Da allora Semenza iniziò ad interpellare geologi, geofisici e ingegneri per valutare il progetto. Tra questi Leopold Muller, ritenuto uno dei maggiori esperti di geomeccanica, che arrivò a sostenere che la velocità della frana poteva essere “comandata” dalla quantità di acqua che era presente nel lago artificiale della diga. Più acqua c’era, più la frana si muoveva velocemente: in questo modo sembrava possibile far scivolare l’evento franoso a poco a poco ed evitare un unico crollo improvviso che avrebbe causato danni maggiori. Col senno di poi, non si rivelò una strategia adeguata.

Cosa rimane oggi

Tutte le relazioni tecniche stilate dopo la tragedia del 9 ottobre 1963 dimostrarono che la catastrofe del Vajont era prevedibile e quindi evitabile. Alla fine del processo, che si svolse dal 1968 al 1972, furono condannati Alberico Biadene, un dirigente della SADE, e Francesco Sensidoni, ispettore del Genio Civile. Solo Biadene scontò il carcere. La SADE, invece, fu inglobata da ENEL e Montedison, condannate a risarcire i danni nel 1997.

Ciò di cui abbiamo consapevolezza adesso è che le cause che portarono al disastro del Vajont furono molteplici, naturali e umane. Gli abbondanti rovesci che si erano abbattuti sulla zona in quel periodo accelerarono la frana sul versante settentrionale del monte Toc. In più, due mesi prima della catastrofe, le acque nel bacino artificiale avevano superato il limite di sicurezza fissato a 700 metri s.l.d.m. per volere di SADE in fase di collaudo dell’impianto.

Nella gestione della diga furono compiuti anche numerosi errori di analisi e valutazione del rischio idrogeologico. Certamente le conoscenze del 1963 non erano le stesse che possediamo oggi, ma tragedie come queste ci insegnano a non abbassare mai la guardia e, soprattutto, a fare nostra una strategia di prevenzione capillare sul territorio.
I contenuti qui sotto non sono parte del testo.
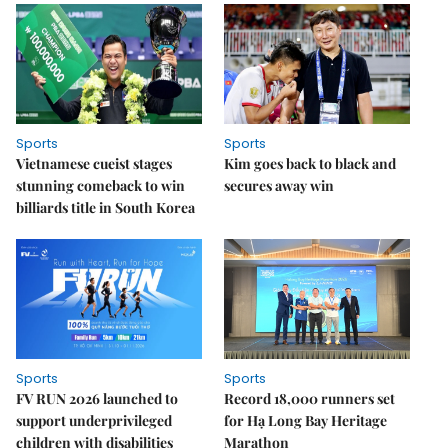
Sports
Sports
Vietnamese cueist stages
Kim goes back to black and
stunning comeback to win
secures away win
billiards title in South Korea
Sports
Sports
FV RUN 2026 launched to
Record 18,000 runners set
support underprivileged
for Hạ Long Bay Heritage
children with disabilities
Marathon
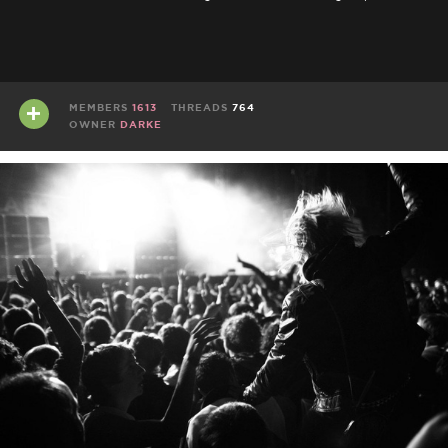
MEMBERS
1613
THREADS
764
OWNER
DARKE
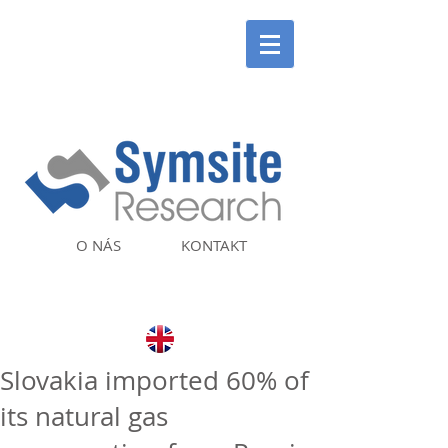
O NÁS
KONTAKT
Slovakia imported 60% of
its natural gas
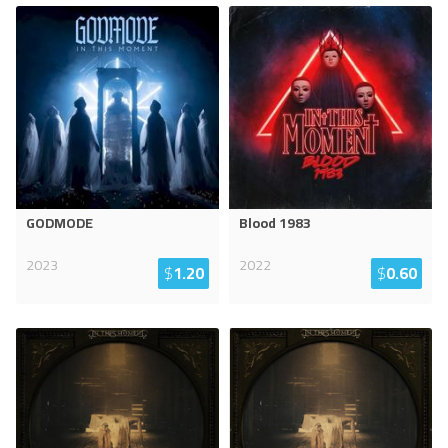
GODMODE
Blood 1983
2023
2022
$
1.20
$
0.60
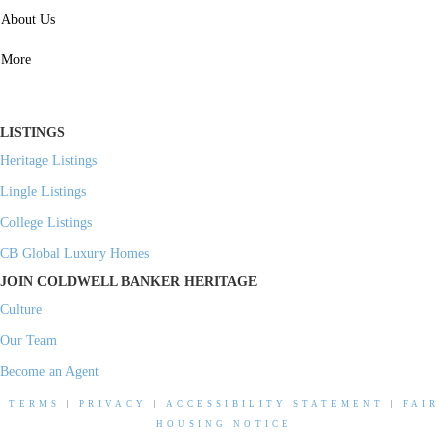
SERVICES
About Us
Property Management
More
Residential Investment
Commercial Investment
LISTINGS
Heritage Listings
Lingle Listings
College Listings
CB Global Luxury Homes
JOIN COLDWELL BANKER HERITAGE
Culture
Our Team
Become an Agent
TERMS
|
PRIVACY
|
ACCESSIBILITY STATEMENT
|
FAIR
HOUSING NOTICE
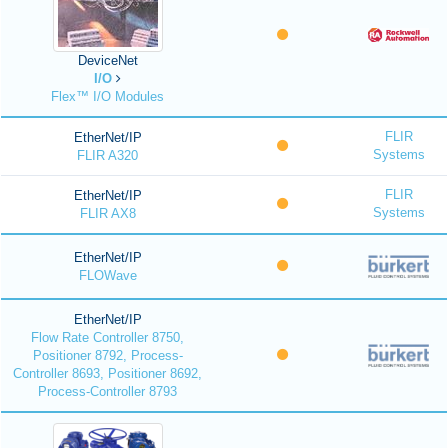
DeviceNet
I/O
Flex™ I/O Modules
FLIR
EtherNet/IP
Systems
FLIR A320
FLIR
EtherNet/IP
Systems
FLIR AX8
EtherNet/IP
FLOWave
EtherNet/IP
Flow Rate Controller 8750,
Positioner 8792, Process-
Controller 8693, Positioner 8692,
Process-Controller 8793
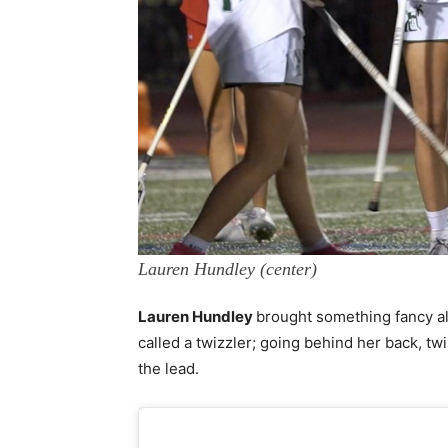
Lauren Hundley (center)
Lauren Hundley
brought something fancy al
called a twizzler; going behind her back, twi
the lead.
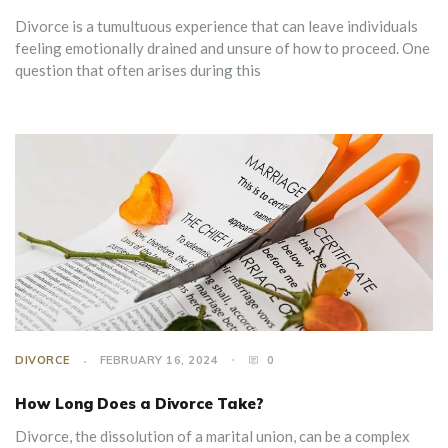
Divorce is a tumultuous experience that can leave individuals
feeling emotionally drained and unsure of how to proceed. One
question that often arises during this
DIVORCE
FEBRUARY 16, 2024
0
How Long Does a Divorce Take?
Divorce, the dissolution of a marital union, can be a complex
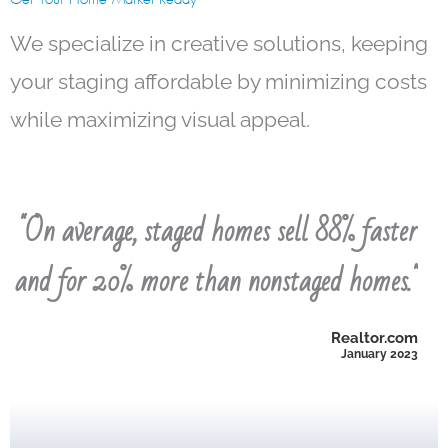
We specialize in creative solutions, keeping
your staging affordable by minimizing costs
while maximizing visual appeal.
"On average, staged homes sell 88% faster
NAR 2023 Profile of Home Staging
and for 20% more than nonstaged homes."
cleaning was the second-most recommended task.
agents, with a recommendation rate of 96%. Home
improvement task recommended to sellers by
Realtor.com
January 2023
-Decluttering the home is the most common home
time a staged home spends on the market.
-48% of sellers’ agents noticed a decrease in the
cleaning was the second-most recommended task.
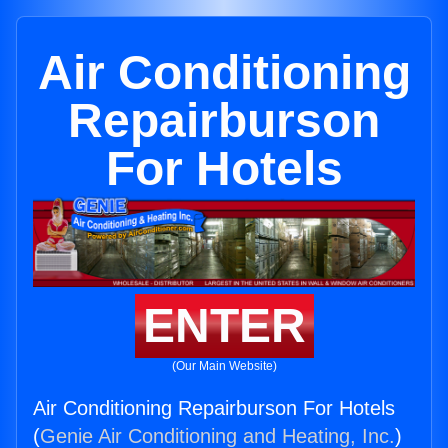
Air Conditioning
Repairburson
For Hotels
ENTER
(Our Main Website)
Air Conditioning Repairburson For Hotels
(
Genie Air Conditioning and Heating, Inc.
)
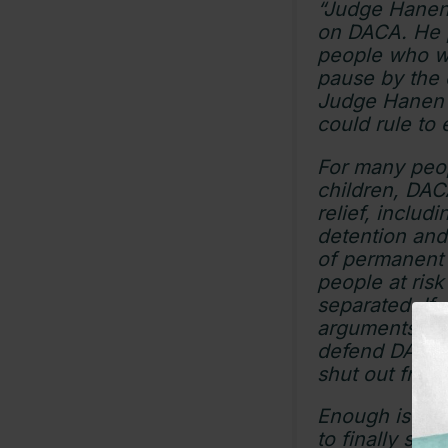
“Judge Hanen 
on DACA. He p
people who we
pause by the c
Judge Hanen c
could rule to
For many peo
children, DACA
relief, includ
detention and
of permanent 
people at risk
separated. If
arguments, th
defend DACA r
shut out from
Enough is eno
to finally ste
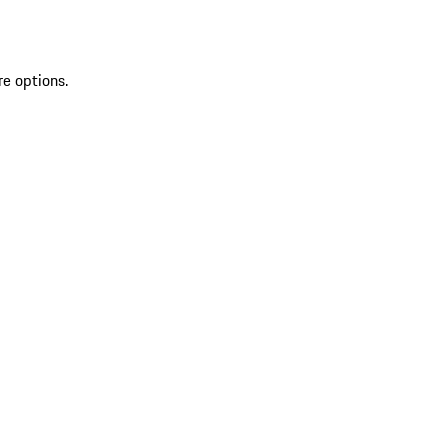
re options.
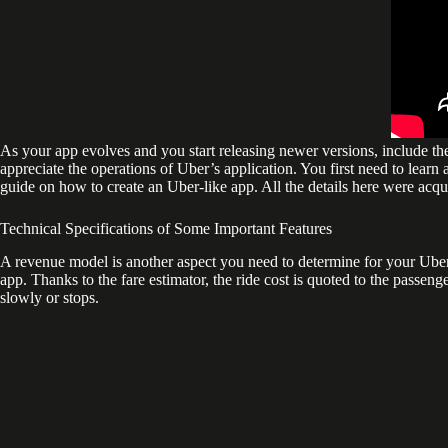
As your app evolves and you start releasing newer versions, include the
appreciate the operations of Uber’s application. You first need to learn a
guide on how to create an Uber-like app. All the details here were ac
Technical Specifications of Some Important Features
A revenue model is another aspect you need to determine for your Uber-li
app. Thanks to the fare estimator, the ride cost is quoted to the passeng
slowly or stops.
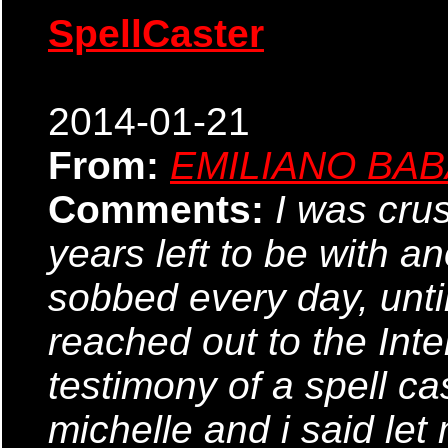
SpellCaster
2014-01-21
From:
EMILIANO BA
Comments:
I was cru
years left to be with a
sobbed every day, until 
reached out to the Inte
testimony of a spell ca
michelle and i said let 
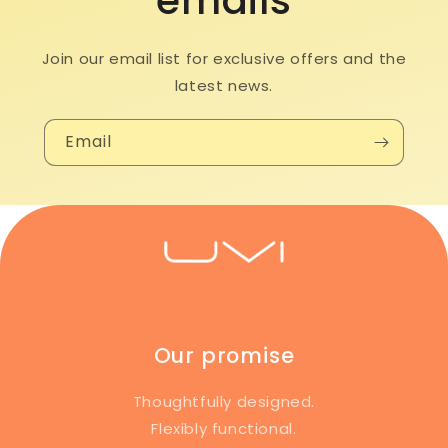
emails
Join our email list for exclusive offers and the
latest news.
Email
Our promise
Thoughtfully designed.
Flexibly functional.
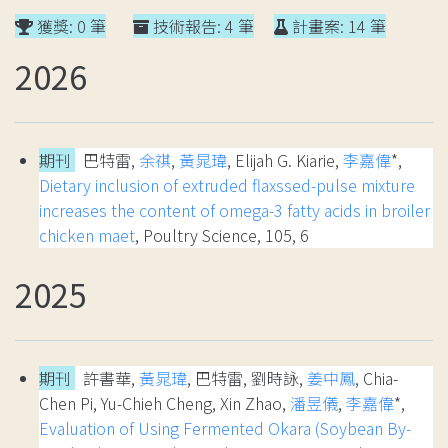
獲獎: 0 筆
技術報告: 4 筆
計畫案: 14 筆
2026
期刊
巴特雷,
余祺
,
黃晁瑋
, Elijah G. Kiarie,
李嘉偉
*,
Dietary inclusion of extruded flaxssed-pulse mixture
increases the content of omega-3 fatty acids in broiler
chicken maet
, Poultry Science, 105, 6
2025
期刊
許書華,
黃晁瑋
, 巴特雷, 劉時詠,
姜中鳳
, Chia-
Chen Pi, Yu-Chieh Cheng, Xin Zhao,
潘昱儀
,
李嘉偉
*,
Evaluation of Using Fermented Okara (Soybean By-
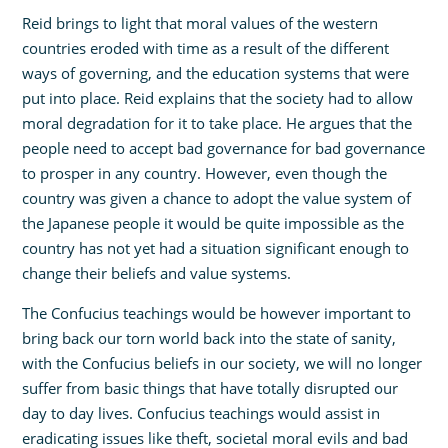
Reid brings to light that moral values of the western
countries eroded with time as a result of the different
ways of governing, and the education systems that were
put into place. Reid explains that the society had to allow
moral degradation for it to take place. He argues that the
people need to accept bad governance for bad governance
to prosper in any country. However, even though the
country was given a chance to adopt the value system of
the Japanese people it would be quite impossible as the
country has not yet had a situation significant enough to
change their beliefs and value systems.
The Confucius teachings would be however important to
bring back our torn world back into the state of sanity,
with the Confucius beliefs in our society, we will no longer
suffer from basic things that have totally disrupted our
day to day lives. Confucius teachings would assist in
eradicating issues like theft, societal moral evils and bad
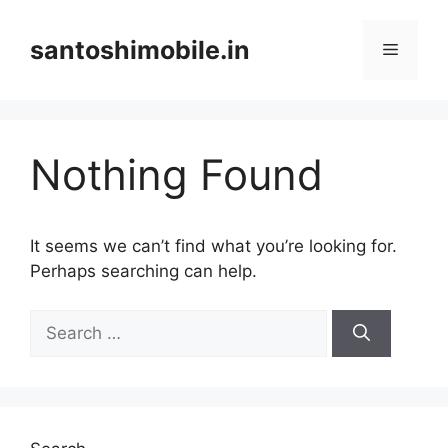
Skip
to
santoshimobile.in
Menu
content
Nothing Found
It seems we can’t find what you’re looking for.
Perhaps searching can help.
Search
for:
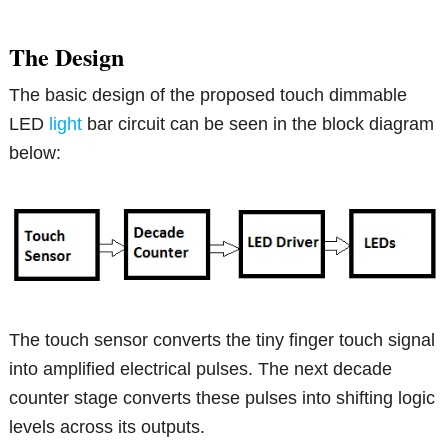
The Design
The basic design of the proposed touch dimmable
LED
light
bar circuit can be seen in the block diagram
below:
The touch sensor converts the tiny finger touch signal
into amplified electrical pulses. The next decade
counter stage converts these pulses into shifting logic
levels across its outputs.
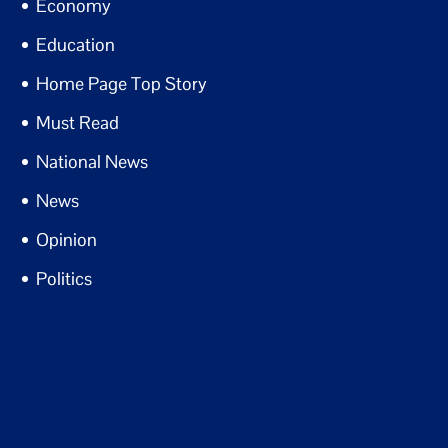
Economy
Education
Home Page Top Story
Must Read
National News
News
Opinion
Politics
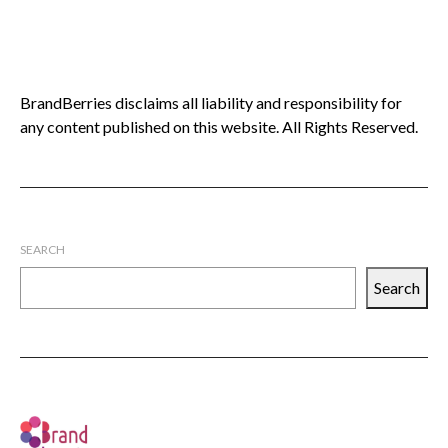
BrandBerries disclaims all liability and responsibility for
any content published on this website. All Rights Reserved.
SEARCH
Search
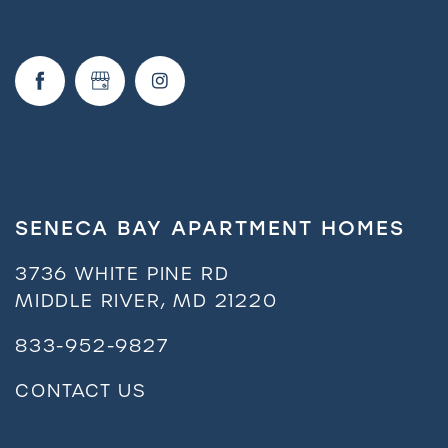
FAQ
Request a Tour
Residents
SENECA BAY APARTMENT HOMES
3736 WHITE PINE RD
MIDDLE RIVER
,
MD
21220
833-952-9827
CONTACT US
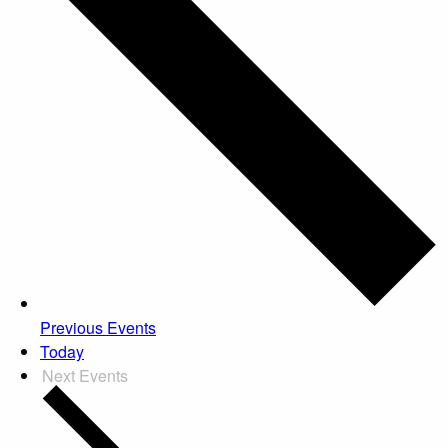
Previous
Events
Today
Next
Events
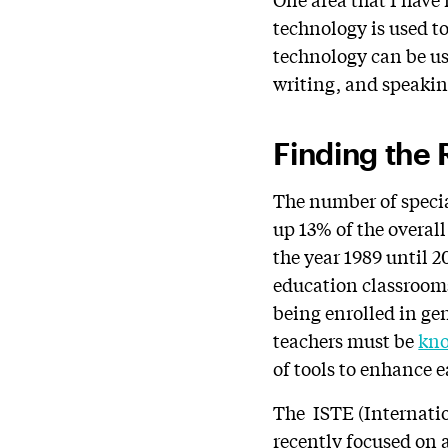
technology is used to
technology can be use
writing, and speaking
Finding the 
The number of specia
up 13% of the overal
the year 1989 until 
education classrooms
being enrolled in gen
teachers must be
kno
of tools to enhance 
The ISTE (Internati
recently focused on 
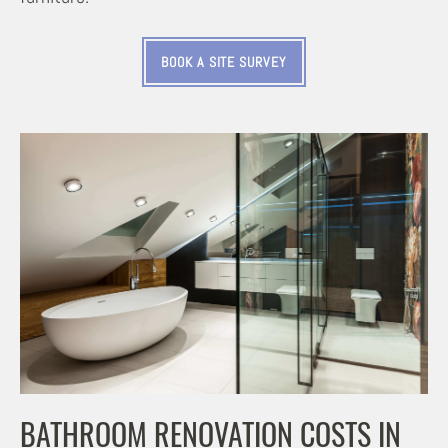
BOOK A SITE SURVEY
BATHROOM RENOVATION COSTS IN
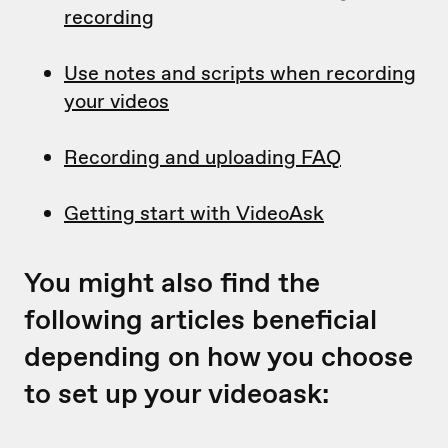
recording
Use notes and scripts when recording
your videos
Recording and uploading FAQ
Getting start with VideoAsk
You might also find the
following articles beneficial
depending on how you choose
to set up your videoask:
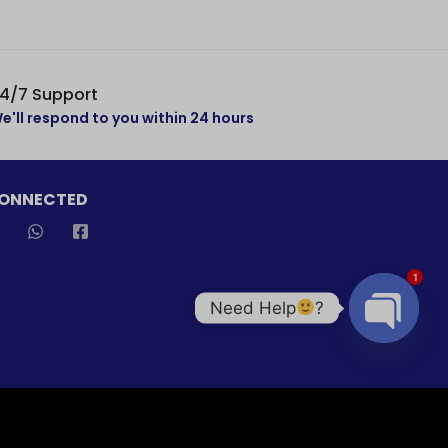
4/7 Support
e'll respond to you within 24 hours
CONNECTED
1
Need Help
?
Open cha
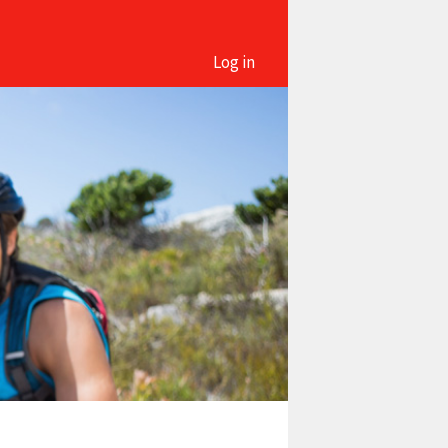
Log in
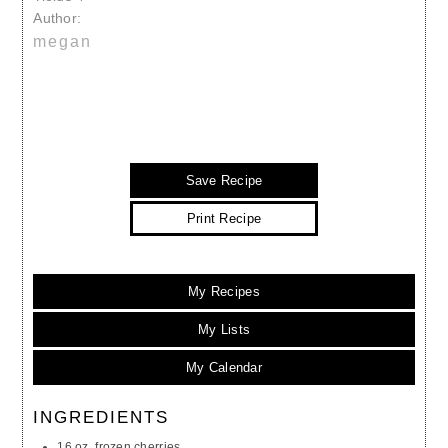
Author:
megan
Save Recipe
Print Recipe
My Recipes
My Lists
My Calendar
INGREDIENTS
16 oz. frozen cherries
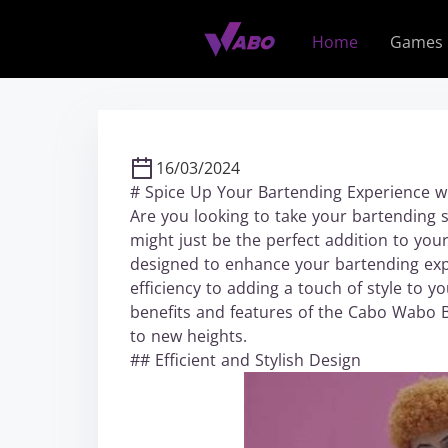
S
k
Home
Games
i
p
t
o
c
16/03/2024
o
# Spice Up Your Bartending Experience 
n
Are you looking to take your bartending sk
t
might just be the perfect addition to your
e
designed to enhance your bartending expe
n
efficiency to adding a touch of style to yo
t
benefits and features of the Cabo Wabo 
to new heights.
## Efficient and Stylish Design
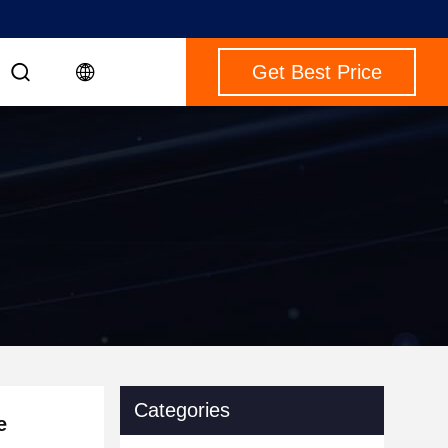
Get Best Price
Categories
e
A questo proposito è bene ricordare che, nel 2023, l’International Union of Geological Sciences ha inserito la frana del monte Toc tra i cento geositi più rappresentativi del nostro pianeta. Ciò conferma il significato che il Vajont ha nell’immaginario collettivo. Come ha dichiarato il presidente della Fondazione Vajont Roberto Padrin, infatti, è bene che “la memoria deve andare di pari passo con la diffusione della conoscenza di cosa è stato il Vajont”.

Oggi quello che ci resta della tragedia del Vajont sono la diga, rimasta intatta dopo l’evento franoso, e alcune pagine di cronaca storica tra le più significative del nostro Paese. Come quella di Dino Buzzati, che all’alba del disastro scrisse: “Un sasso è caduto in un bicchiere colmo d’acqua e l’acqua è traboccata sulla tovaglia. Tutto qui. Solo che il bicchiere era alto centinaia di metri e il sasso era grande come una montagna e di sotto, sulla tovaglia, stavano migliaia di creature umane che non potevano difendersi”.